Editors' pick: This article was originally published on Dec. 1.
The Amazon (AMZN) effect is not just being felt by brick-and-mortar retailers.
The world's second largest e-commerce company by valuation seems to have claimed its latest victim, India's Flipkart.
A Morgan Stanley (MS) investment fund on Wednesday slashed the valuation of its holding in India's leading local player Flipkart to $5.54 billion as opposed to $15.5 billion at its peak, according to a regulatory filing with the Securities and Exchange Commission.
The dramatic markdown comes as global e-commerce players strive to make in-roads into the world's fastest growing economy. Amazon's founder Jeff Bezos, for instance, disappointed by his company's failure to capture the massive Chinese market, continues to invest heavily in the expansion of Amazon India. Bezos invested $3 billion in Amazon India in June after pledging $2 billion in July 2014.
As the world's fastest-growing large economy, India is coveted by global e-commerce giants Amazon.com and Alibaba (BABA) as well as local players Flipkart and Snapdeal. Alibaba was first said to be interested in acquiring Flipkart and then recently reports surfaced that it was in talks with Snapdeal. Alibaba is not in talks with Snapdeal, a source familiar with the matter confirmed.
"Amazon does pose a major threat," said Anindya Ghose, Professor of Marketing at New York University's Leonard N. Stern School of Business. "It is incredibly difficult for a firm like Flipkart or Snapdeal to find a sustainable unique selling point in e-commerce retailing that will help differentiate them from the 800 pound gorilla in the room."
Facebook (FB) on Monday launched its Facebook Express Wi-fi program, which offers software that allows local entrepreneurs to work with service providers and share their internet connection with the public for a fee, meaning more of India's population will experience the internet for the first time, unlocking huge potential for internet-based businesses looking to launch in the country.
Amazon not only has much deeper pockets than Flipkart and Snapdeal to commit to marketing and educating first-time internet users about shopping online, but also enjoys the advantages of well-developed products from Amazon US such as Amazon Prime, which was launched on July 26 in India without the video and music services.
Although Bezos is reported to have proudly claimed at a conference in San Francisco that Amazon has surpassed Flipkart to become the leading player in India, experts believe that Amazon and other e-commerce players face several challenges such as poor logistics infrastructure and low credit card and mobile wallet penetration in the country.
"As of now, all major players are bleeding money in India's e-commerce. Prices are low and gross margins often negative in many categories because of the battle for market share," said Kartik Hosanagar, Professor of Technology and Digital Business at The Wharton School of the University of Pennsylvania.
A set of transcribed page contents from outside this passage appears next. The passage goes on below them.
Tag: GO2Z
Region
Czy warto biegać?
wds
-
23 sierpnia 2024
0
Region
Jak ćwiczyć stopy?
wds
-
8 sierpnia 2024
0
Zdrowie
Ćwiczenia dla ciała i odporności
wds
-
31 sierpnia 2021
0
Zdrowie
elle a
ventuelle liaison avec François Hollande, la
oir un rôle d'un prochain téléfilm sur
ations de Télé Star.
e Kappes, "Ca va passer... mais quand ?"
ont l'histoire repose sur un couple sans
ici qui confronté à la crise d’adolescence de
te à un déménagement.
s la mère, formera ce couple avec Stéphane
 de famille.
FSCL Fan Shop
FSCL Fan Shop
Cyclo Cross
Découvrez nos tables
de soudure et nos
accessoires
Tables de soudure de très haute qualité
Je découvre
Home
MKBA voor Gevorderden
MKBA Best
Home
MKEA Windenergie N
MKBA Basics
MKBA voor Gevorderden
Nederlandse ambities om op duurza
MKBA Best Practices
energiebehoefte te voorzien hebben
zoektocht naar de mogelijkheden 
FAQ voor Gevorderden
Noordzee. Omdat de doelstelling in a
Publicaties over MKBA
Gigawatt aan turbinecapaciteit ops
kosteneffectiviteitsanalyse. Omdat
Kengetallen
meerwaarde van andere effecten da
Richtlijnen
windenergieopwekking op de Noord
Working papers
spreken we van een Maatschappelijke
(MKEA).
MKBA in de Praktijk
Hosanagar also believes that Amazon is much better positioned in india than its global rival Alibaba whose main presence in the country has been through large investments in Indian companies. Alibaba, along with Apple's (AAPL) manufacturing supplier Foxconn and Japan's SoftBank jointly invested $500 million in Snapdeal in 2015 whereas Amazon alone has pledged $5 billion in total in the country so far.
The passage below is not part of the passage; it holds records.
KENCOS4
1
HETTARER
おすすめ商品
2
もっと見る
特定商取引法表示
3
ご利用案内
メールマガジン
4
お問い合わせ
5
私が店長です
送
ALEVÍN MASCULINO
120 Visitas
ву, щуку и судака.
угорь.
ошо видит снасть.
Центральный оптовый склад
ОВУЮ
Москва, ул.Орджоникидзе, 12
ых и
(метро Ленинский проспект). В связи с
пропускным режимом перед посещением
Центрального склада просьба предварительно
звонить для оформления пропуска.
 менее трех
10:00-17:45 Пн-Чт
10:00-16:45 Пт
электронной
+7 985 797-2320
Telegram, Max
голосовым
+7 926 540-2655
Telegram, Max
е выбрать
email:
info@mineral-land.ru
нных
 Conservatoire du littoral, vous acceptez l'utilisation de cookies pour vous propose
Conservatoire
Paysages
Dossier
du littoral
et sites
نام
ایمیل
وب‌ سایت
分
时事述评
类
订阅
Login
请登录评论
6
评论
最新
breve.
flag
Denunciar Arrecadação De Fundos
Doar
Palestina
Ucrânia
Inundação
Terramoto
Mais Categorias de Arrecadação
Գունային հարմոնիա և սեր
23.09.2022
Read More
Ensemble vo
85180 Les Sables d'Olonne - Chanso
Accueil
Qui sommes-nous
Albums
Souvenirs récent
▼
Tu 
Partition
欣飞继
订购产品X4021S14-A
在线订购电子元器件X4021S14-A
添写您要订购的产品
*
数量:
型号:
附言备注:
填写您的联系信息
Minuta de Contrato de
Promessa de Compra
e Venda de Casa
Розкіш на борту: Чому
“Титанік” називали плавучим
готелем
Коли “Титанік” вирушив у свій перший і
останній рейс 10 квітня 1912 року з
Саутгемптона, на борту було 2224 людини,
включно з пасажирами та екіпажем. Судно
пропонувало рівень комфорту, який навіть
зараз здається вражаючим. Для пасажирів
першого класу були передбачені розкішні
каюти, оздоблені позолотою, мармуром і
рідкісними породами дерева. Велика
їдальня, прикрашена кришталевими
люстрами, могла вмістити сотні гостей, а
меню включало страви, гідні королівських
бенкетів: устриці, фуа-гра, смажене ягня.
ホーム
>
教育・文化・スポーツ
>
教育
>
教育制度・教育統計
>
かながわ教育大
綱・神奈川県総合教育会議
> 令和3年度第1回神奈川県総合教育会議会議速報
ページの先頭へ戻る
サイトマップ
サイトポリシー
India is widely considered as the fastest growing e-commerce market globally. With 1.3 billion people, two-thirds of them below the age of 35, and on top of that 220 million smartphone users, many experts are bullish on the prospects of e-commerce in India. Internet titans like Facebook, Alphabet (GOOGL) , Amazon, Alibaba all want to grab a slice of the market before it's too late. Even brick-and-mortar retailer WalMart (WMT) was recently reported by Reuters to be in talks to buy a minority stake in Flipkart to break into the the country's growing e-commerce market.
Flipkart's valuation by the three funds with small stakes in the company fluctuated throughout the year. Prior to the recent slash, Morgan Stanley lowered its valuation of Flipkart to $9.4 billion in May after cutting it by 27% in February. Two other investors Valic and Fidelity also marked down Flipkart shares by 11.3% and 3.2% respectively in early November, Quartz India reported.